### [Exercise]
Below is some data; print it all back exactly.
____________
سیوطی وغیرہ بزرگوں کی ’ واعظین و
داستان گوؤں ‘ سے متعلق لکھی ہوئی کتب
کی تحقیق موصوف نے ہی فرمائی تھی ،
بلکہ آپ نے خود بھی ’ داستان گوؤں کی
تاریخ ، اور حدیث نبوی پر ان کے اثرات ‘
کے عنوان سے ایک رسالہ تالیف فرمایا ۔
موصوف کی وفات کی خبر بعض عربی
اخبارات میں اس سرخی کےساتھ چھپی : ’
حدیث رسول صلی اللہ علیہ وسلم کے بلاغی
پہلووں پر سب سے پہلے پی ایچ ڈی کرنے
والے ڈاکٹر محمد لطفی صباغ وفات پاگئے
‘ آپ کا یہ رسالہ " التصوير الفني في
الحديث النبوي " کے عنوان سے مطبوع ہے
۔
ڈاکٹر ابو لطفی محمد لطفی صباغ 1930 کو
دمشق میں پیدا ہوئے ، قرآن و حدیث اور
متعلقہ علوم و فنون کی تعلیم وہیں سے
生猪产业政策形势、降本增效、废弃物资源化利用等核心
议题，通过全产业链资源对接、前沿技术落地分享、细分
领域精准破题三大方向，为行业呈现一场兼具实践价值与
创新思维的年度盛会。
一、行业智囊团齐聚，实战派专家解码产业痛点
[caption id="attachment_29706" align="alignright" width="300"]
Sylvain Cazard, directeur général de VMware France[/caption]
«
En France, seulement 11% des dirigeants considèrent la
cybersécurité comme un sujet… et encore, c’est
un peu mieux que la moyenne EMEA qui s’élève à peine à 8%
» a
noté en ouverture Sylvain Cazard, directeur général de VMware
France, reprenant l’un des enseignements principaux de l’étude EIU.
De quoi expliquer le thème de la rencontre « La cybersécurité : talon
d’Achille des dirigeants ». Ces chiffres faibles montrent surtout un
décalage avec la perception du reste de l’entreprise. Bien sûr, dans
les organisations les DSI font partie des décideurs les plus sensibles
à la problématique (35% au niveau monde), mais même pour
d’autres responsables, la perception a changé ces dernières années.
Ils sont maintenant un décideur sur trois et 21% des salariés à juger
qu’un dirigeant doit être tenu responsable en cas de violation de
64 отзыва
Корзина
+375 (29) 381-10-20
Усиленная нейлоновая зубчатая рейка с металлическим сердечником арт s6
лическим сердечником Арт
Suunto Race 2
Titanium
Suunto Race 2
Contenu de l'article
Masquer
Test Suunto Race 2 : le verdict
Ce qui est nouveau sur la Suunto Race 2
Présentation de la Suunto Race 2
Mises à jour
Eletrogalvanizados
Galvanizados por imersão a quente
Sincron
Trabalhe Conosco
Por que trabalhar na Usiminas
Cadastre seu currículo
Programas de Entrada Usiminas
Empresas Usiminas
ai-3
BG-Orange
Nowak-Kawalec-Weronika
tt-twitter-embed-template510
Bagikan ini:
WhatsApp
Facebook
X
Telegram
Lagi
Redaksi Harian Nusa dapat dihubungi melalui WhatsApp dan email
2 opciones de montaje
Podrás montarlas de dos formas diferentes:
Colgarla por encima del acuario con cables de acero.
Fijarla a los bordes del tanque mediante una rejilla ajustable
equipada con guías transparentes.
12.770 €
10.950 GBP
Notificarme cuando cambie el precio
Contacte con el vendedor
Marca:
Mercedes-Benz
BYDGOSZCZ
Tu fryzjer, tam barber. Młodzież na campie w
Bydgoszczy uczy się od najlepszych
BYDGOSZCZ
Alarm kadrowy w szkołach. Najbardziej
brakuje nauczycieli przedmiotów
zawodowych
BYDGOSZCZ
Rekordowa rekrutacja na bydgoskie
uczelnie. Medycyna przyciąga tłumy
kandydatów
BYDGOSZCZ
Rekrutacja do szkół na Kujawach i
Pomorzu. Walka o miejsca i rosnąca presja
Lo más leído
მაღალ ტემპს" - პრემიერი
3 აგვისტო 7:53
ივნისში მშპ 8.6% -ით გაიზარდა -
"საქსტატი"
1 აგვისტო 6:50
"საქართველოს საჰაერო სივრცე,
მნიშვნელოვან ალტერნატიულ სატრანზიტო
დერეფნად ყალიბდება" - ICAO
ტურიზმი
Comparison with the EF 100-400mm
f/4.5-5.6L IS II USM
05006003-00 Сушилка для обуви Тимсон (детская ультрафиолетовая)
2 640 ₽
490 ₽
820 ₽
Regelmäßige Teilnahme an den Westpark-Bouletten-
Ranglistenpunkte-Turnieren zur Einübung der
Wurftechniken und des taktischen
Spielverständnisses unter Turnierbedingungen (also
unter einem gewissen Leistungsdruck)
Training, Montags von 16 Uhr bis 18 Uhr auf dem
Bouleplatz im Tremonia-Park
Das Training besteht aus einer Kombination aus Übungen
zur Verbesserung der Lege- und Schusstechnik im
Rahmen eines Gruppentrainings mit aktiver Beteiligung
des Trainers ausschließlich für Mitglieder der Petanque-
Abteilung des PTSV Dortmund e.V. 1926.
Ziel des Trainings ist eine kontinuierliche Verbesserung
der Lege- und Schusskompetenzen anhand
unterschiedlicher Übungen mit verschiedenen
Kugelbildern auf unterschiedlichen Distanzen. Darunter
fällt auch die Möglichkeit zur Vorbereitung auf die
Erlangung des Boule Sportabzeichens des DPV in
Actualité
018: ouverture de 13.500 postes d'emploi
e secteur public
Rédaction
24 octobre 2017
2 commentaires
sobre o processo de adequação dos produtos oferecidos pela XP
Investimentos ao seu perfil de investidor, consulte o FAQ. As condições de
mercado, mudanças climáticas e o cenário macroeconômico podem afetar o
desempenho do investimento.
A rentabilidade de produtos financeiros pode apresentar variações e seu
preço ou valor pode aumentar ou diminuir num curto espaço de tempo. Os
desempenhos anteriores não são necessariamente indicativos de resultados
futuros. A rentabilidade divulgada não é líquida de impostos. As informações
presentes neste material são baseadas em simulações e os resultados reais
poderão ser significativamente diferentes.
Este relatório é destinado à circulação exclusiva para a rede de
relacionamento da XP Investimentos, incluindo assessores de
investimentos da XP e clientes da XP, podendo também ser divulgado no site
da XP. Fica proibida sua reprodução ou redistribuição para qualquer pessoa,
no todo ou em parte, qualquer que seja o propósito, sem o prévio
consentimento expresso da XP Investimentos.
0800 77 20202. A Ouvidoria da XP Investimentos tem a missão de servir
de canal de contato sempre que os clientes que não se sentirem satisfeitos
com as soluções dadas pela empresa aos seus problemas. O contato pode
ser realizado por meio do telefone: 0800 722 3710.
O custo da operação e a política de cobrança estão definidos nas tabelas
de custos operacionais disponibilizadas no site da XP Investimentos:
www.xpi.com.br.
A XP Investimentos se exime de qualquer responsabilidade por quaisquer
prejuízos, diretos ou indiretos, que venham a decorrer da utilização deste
____________
### [Your response]
سیوطی وغیرہ بزرگوں کی ’ واعظین و
داستان گوؤں ‘ سے متعلق لکھی ہوئی کتب
کی تحقیق موصوف نے ہی فرمائی تھی ،
بلکہ آپ نے خود بھی ’ داستان گوؤں کی
تاریخ ، اور حدیث نبوی پر ان کے اثرات ‘
کے عنوان سے ایک رسالہ تالیف فرمایا ۔
موصوف کی وفات کی خبر بعض عربی
اخبارات میں اس سرخی کےساتھ چھپی : ’
حدیث رسول صلی اللہ علیہ وسلم کے بلاغی
پہلووں پر سب سے پہلے پی ایچ ڈی کرنے
والے ڈاکٹر محمد لطفی صباغ وفات پاگئے
‘ آپ کا یہ رسالہ " التصوير الفني في
الحديث النبوي " کے عنوان سے مطبوع ہے
۔
ڈاکٹر ابو لطفی محمد لطفی صباغ 1930 کو
دمشق میں پیدا ہوئے ، قرآن و حدیث اور
متعلقہ علوم و فنون کی تعلیم وہیں سے
生猪产业政策形势、降本增效、废弃物资源化利用等核心
议题，通过全产业链资源对接、前沿技术落地分享、细分
领域精准破题三大方向，为行业呈现一场兼具实践价值与
创新思维的年度盛会。
一、行业智囊团齐聚，实战派专家解码产业痛点
[caption id="attachment_29706" align="alignright" width="300"]
Sylvain Cazard, directeur général de VMware France[/caption]
«
En France, seulement 11% des dirigeants considèrent la
cybersécurité comme un sujet… et encore, c’est
un peu mieux que la moyenne EMEA qui s’élève à peine à 8%
» a
noté en ouverture Sylvain Cazard, directeur général de VMware
France, reprenant l’un des enseignements principaux de l’étude EIU.
De quoi expliquer le thème de la rencontre « La cybersécurité : talon
d’Achille des dirigeants ». Ces chiffres faibles montrent surtout un
décalage avec la perception du reste de l’entreprise. Bien sûr, dans
les organisations les DSI font partie des décideurs les plus sensibles
à la problématique (35% au niveau monde), mais même pour
d’autres responsables, la perception a changé ces dernières années.
Ils sont maintenant un décideur sur trois et 21% des salariés à juger
qu’un dirigeant doit être tenu responsable en cas de violation de
64 отзыва
Корзина
+375 (29) 381-10-20
Усиленная нейлоновая зубчатая рейка с металлическим сердечником арт s6
лическим сердечником Арт
Suunto Race 2
Titanium
Suunto Race 2
Contenu de l'article
Masquer
Test Suunto Race 2 : le verdict
Ce qui est nouveau sur la Suunto Race 2
Présentation de la Suunto Race 2
Mises à jour
Eletrogalvanizados
Galvanizados por imersão a quente
Sincron
Trabalhe Conosco
Por que trabalhar na Usiminas
Cadastre seu currículo
Programas de Entrada Usiminas
Empresas Usiminas
ai-3
BG-Orange
Nowak-Kawalec-Weronika
tt-twitter-embed-template510
Bagikan ini:
WhatsApp
Facebook
X
Telegram
Lagi
Redaksi Harian Nusa dapat dihubungi melalui WhatsApp dan email
2 opciones de montaje
Podrás montarlas de dos formas diferentes:
Colgarla por encima del acuario con cables de acero.
Fijarla a los bordes del tanque mediante una rejilla ajustable
equipada con guías transparentes.
12.770 €
10.950 GBP
Notificarme cuando cambie el precio
Contacte con el vendedor
Marca:
Mercedes-Benz
BYDGOSZCZ
Tu fryzjer, tam barber. Młodzież na campie w
Bydgoszczy uczy się od najlepszych
BYDGOSZCZ
Alarm kadrowy w szkołach. Najbardziej
brakuje nauczycieli przedmiotów
zawodowych
BYDGOSZCZ
Rekordowa rekrutacja na bydgoskie
uczelnie. Medycyna przyciąga tłumy
kandydatów
BYDGOSZCZ
Rekrutacja do szkół na Kujawach i
Pomorzu. Walka o miejsca i rosnąca presja
Lo más leído
მაღალ ტემპს" - პრემიერი
3 აგვისტო 7:53
ივნისში მშპ 8.6% -ით გაიზარდა -
"საქსტატი"
1 აგვისტო 6:50
"საქართველოს საჰაერო სივრცე,
მნიშვნელოვან ალტერნატიულ სატრანზიტო
დერეფნად ყალიბდება" - ICAO
ტურიზმი
Comparison with the EF 100-400mm
f/4.5-5.6L IS II USM
05006003-00 Сушилка для обуви Тимсон (детская ультрафиолетовая)
2 640 ₽
490 ₽
820 ₽
Regelmäßige Teilnahme an den Westpark-Bouletten-
Ranglistenpunkte-Turnieren zur Einübung der
Wurftechniken und des taktischen
Spielverständnisses unter Turnierbedingungen (also
unter einem gewissen Leistungsdruck)
Training, Montags von 16 Uhr bis 18 Uhr auf dem
Bouleplatz im Tremonia-Park
Das Training besteht aus einer Kombination aus Übungen
zur Verbesserung der Lege- und Schusstechnik im
Rahmen eines Gruppentrainings mit aktiver Beteiligung
des Trainers ausschließlich für Mitglieder der Petanque-
Abteilung des PTSV Dortmund e.V. 1926.
Ziel des Trainings ist eine kontinuierliche Verbesserung
der Lege- und Schusskompetenzen anhand
unterschiedlicher Übungen mit verschiedenen
Kugelbildern auf unterschiedlichen Distanzen. Darunter
fällt auch die Möglichkeit zur Vorbereitung auf die
Erlangung des Boule Sportabzeichens des DPV in
Actualité
018: ouverture de 13.500 postes d'emploi
e secteur public
Rédaction
24 octobre 2017
2 commentaires
sobre o processo de adequação dos produtos oferecidos pela XP
Investimentos ao seu perfil de investidor, consulte o FAQ. As condições de
mercado, mudanças climáticas e o cenário macroeconômico podem afetar o
desempenho do investimento.
A rentabilidade de produtos financeiros pode apresentar variações e seu
preço ou valor pode aumentar ou diminuir num curto espaço de tempo. Os
desempenhos anteriores não são necessariamente indicativos de resultados
futuros. A rentabilidade divulgada não é líquida de impostos. As informações
presentes neste material são baseadas em simulações e os resultados reais
poderão ser significativamente diferentes.
Este relatório é destinado à circulação exclusiva para a rede de
relacionamento da XP Investimentos, incluindo assessores de
investimentos da XP e clientes da XP, podendo também ser divulgado no site
da XP. Fica proibida sua reprodução ou redistribuição para qualquer pessoa,
no todo ou em parte, qualquer que seja o propósito, sem o prévio
consentimento expresso da XP Investimentos.
0800 77 20202. A Ouvidoria da XP Investimentos tem a missão de servir
de canal de contato sempre que os clientes que não se sentirem satisfeitos
com as soluções dadas pela empresa aos seus problemas. O contato pode
ser realizado por meio do telefone: 0800 722 3710.
O custo da operação e a política de cobrança estão definidos nas tabelas
de custos operacionais disponibilizadas no site da XP Investimentos:
www.xpi.com.br.
A XP Investimentos se exime de qualquer responsabilidade por quaisquer
prejuízos, diretos ou indiretos, que venham a decorrer da utilização deste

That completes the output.